Between the Devil and the Deep Red Sea
June 3, 2004
Review of GENERALISSIMO: Chiang Kai-Shek and the China He Lost, by Jonathan Fenby
IT IS sometimes hard to imagine how brutal, desperate, and cruel life was in China in the post-Imperial era, dominated as it was by a gang of competing warlords and bandit leaders trying to get ahead by whatever means at their disposal. It was a primitive state where "everything was possible and permissible in pursuit of power". The better ones were willing to sacrifice thousands in the name of some spurious Big Picture, but they usually had no Big Picture to speak of at all, and were motivated merely by pillage and self-aggrandizement.
In Sichuan Province alone, there were, apparently, as many as 500 battles between fifty generals in just two decades. The heads of opponents were hung from telegraph poles, their families buried alive in pits. Famine and plague were commonplace.
On the evidence of Jonathan Fenby's biography of Chiang Kai-shek, it is also clear how preposterous it was for some observers to believe that China after 1949 might have been measurably better under Chiang, a self-righteous despot surrounded by a clique of self-seekers and spongers. The theory rests on a brief period of relative prosperity and openness in the 1930s, when Chiang had consolidated Kuomintang rule and when the ravages of the Japanese were confined to the distant northeast. Economic liberalization and foreign investment created a climate of hope in coastal regions, but the vast majority of China's population remained desperate.
Fenby does not discourage comparisons between the corrupt Nationalist era and the recent state of the Chinese Communist Party. In fact, he stresses that while the Generalissimo is regarded as the man who "lost China", "Chiang's era in power can be seen in many ways as a precursor of the post-Mao nation." The orthodoxy stresses that three decades or so of Maoist revolution had brutally interceded the movement towards a functioning capitalist economy, but Fenby is overstating his case to suggest that "China is returning to a more normal state which it had previously experienced under the Generalissimo."
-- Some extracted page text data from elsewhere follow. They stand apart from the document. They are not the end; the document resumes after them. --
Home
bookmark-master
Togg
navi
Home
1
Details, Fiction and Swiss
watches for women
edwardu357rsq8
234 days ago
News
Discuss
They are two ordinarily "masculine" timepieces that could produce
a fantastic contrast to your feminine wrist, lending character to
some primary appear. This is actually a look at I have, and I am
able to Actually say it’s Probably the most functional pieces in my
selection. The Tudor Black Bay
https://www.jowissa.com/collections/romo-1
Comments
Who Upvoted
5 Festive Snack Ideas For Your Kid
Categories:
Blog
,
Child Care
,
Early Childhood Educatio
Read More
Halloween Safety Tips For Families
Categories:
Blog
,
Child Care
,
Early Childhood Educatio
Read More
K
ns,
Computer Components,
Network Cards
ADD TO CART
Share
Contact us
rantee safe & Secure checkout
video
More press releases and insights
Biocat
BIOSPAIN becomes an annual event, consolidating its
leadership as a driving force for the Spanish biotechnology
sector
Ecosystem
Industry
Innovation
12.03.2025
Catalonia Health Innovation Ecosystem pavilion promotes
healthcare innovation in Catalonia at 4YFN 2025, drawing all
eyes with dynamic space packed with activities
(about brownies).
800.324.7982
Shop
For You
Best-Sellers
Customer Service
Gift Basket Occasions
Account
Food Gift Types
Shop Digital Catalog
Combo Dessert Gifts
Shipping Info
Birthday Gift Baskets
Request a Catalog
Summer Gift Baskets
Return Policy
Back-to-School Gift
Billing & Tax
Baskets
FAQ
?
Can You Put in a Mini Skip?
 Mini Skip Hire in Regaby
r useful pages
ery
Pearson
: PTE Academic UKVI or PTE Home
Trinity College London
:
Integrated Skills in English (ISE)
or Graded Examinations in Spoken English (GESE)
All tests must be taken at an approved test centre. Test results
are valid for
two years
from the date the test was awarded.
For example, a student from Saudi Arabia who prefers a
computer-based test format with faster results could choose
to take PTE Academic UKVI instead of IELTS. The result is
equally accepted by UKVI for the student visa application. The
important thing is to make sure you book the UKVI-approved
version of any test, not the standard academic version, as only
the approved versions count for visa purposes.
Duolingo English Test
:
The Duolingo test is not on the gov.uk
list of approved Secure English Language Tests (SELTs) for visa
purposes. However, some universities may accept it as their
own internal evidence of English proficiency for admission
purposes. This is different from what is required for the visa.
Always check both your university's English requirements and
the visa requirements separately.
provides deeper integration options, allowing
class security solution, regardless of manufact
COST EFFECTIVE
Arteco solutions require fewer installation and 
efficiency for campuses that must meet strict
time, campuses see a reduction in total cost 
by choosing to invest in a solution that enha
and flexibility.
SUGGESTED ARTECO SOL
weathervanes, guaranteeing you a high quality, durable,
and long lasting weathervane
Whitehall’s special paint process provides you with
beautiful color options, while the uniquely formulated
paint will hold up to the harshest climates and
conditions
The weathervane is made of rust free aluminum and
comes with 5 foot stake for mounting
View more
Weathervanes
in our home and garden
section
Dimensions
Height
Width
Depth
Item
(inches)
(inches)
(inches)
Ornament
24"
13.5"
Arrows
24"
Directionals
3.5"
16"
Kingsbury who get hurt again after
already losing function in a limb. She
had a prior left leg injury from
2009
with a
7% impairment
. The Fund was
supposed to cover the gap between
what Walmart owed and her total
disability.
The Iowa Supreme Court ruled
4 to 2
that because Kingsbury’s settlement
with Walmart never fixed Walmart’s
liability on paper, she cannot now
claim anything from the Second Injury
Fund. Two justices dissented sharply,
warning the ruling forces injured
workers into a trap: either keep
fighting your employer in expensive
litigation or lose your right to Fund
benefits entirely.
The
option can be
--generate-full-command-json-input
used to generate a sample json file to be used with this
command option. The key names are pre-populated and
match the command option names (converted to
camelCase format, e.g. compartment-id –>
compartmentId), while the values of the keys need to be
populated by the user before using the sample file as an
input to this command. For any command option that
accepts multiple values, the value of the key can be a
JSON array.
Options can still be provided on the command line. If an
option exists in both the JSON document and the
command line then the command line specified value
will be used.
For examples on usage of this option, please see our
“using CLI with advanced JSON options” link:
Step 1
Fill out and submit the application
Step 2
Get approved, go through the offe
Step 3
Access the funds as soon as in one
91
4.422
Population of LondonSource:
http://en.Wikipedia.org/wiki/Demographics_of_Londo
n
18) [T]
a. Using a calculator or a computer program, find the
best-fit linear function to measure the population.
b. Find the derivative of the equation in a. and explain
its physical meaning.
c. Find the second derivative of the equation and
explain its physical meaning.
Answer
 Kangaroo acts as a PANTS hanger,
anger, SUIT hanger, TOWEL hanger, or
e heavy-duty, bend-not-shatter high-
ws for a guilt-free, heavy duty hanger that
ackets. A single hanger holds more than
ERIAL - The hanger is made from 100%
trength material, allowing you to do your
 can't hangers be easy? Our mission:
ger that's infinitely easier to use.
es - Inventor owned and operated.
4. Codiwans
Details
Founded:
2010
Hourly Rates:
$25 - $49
If brutality, inequality and squalor constitute normality for China, then Fenby might be correct. Troops were routinely massacred in their thousands during a series of vicious battles with the Japanese or the Communists. Peasants were overtaxed and overworked and generally regarded as expendible by all the big political players.
In one particularly savage battle between the KMT and the CCP in Yunnan, survivors were forced to feed off the rice kernels in the bloody faeces of the victims, or compelled to try to sell their children on the streets, and cannibalsm was rife. The horrors go relentlessly on, and the apogee of chaos and violence was reached during the Japanese attack on the Kuomintang capital of Nanjing in 1937.
Chiang was essentially no better than the warlords he was attempting to displace, but he did have an ideology, a plan for national salvation which basically involved traditional concepts of obedience and respect for leadership, and probably had no chance of winning the support of the peasants. Chiang, imperious to the last, would issue implausible orders from his various redoubts in Nanjing, Xi'an and Chongqing, and they would usually be ignored by those on the ground. Like the stern Father of the Nation he had fashioned himself to be, he was continuously disappointed by his children's disobedience, and their unwillingness to accept that his course was the correct one.
Still, for all Chiang's personal errors, it cannot be disputed that when God was handing out the nations to dictators, Chiang had certainly drawn the short straw. China was undoubtedly a basketcase in the years up to and after the collapse of the Qing Dynasty.
It is in such circumstances that monsters are born, and these pages are, naturally, replete with them.